Timing matters. Not at the game. Not during the drive to the game. Not in a text sent during the fourth quarter. The right time is the day after the game, when neither of you is in the emotional residue of competition, and in a format where you can actually talk. Request it directly: “Can we find ten minutes this week to talk about Marcus’s development?” Most coaches will say yes to that.
When you get to the conversation, listen first. The coach has information you do not have. What they see at practice, what the rest of the roster looks like compared to your kid, what the team’s positional needs are, whether your kid’s attitude or effort has been different than what you see at home. Some of that information is going to be uncomfortable. Take it.
If the coach says your kid is behind in a specific skill, that is usable information. “What can we work on at home to help close that gap?” is the best follow-up question in this conversation. You have now transformed a grievance into a development plan.
If the coach gives you a vague answer, push gently for something specific. “I want to make sure we’re working on the right things. Can you point to one area that’s holding him back the most right now?” Most coaches can answer that question. If they cannot, that tells you something about the quality of their attention to your kid, which is also useful information even if it is not the information you wanted.
There are limits to this approach. A coach who is playing favorites for reasons that have nothing to do with performance is a real problem. If you have watched the team carefully over multiple weeks and the pattern is clear, there is a real basis for a more direct conversation with the league coordinator or athletic director. But be honest with yourself before you escalate. The parent’s eye is not a neutral observer. You are watching your kid more closely than any coach can watch one player on a team of fifteen. The gaps you see may not be the gaps the coach sees.
If after a good conversation you still believe the situation is unfair, you have two options. Accept it and stay in the program or leave and find one where your kid gets more opportunity. What you cannot do productively is keep having the same conversation hoping for a different outcome. Coaches who have given you a clear answer are not going to give you a different one because you asked again.
One thing to sort out before this conversation: is this your need or your kid’s need? Some kids are fine with their role. They have friends on the team, they enjoy practice, and the playing time issue lives primarily in the parent’s head. Other kids are genuinely hurt by the situation and are carrying it without saying much out loud. Know which one you are dealing with before you decide whether to have the conversation at all.

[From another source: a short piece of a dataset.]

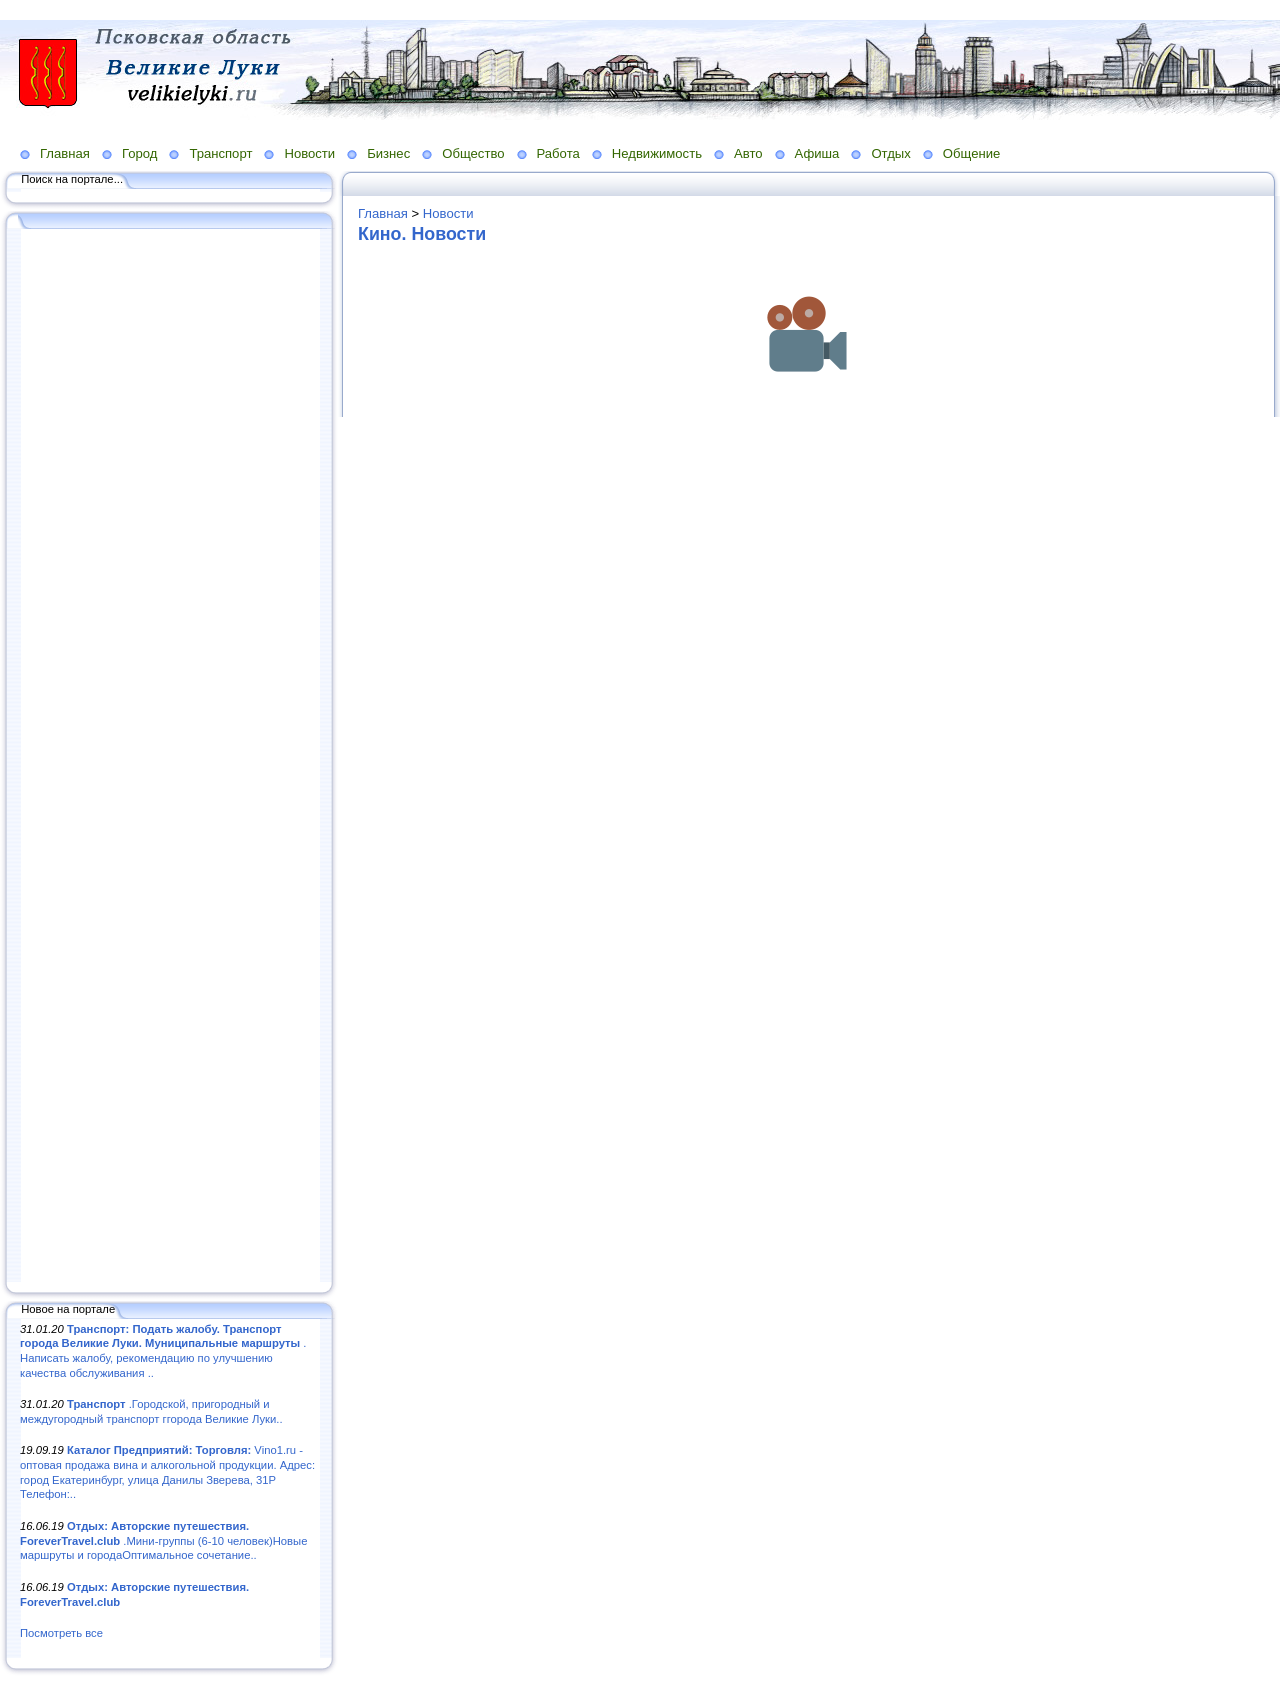  What do you see at coordinates (139, 153) in the screenshot?
I see `Город` at bounding box center [139, 153].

If your kid has not raised the issue with you directly, ask. Not “are you upset about your playing time” which leads the answer. Just “how are you feeling about how this season is going?” Let them tell you what they are actually carrying. You may find the answer is different than what you assumed.
The conversation that helps your kid is the one where you get real information, use it to build a development plan, and leave the coach feeling like you are a partner in your kid’s progress rather than an adversary to their decisions. That is a harder conversation to have. It is also the one that produces results.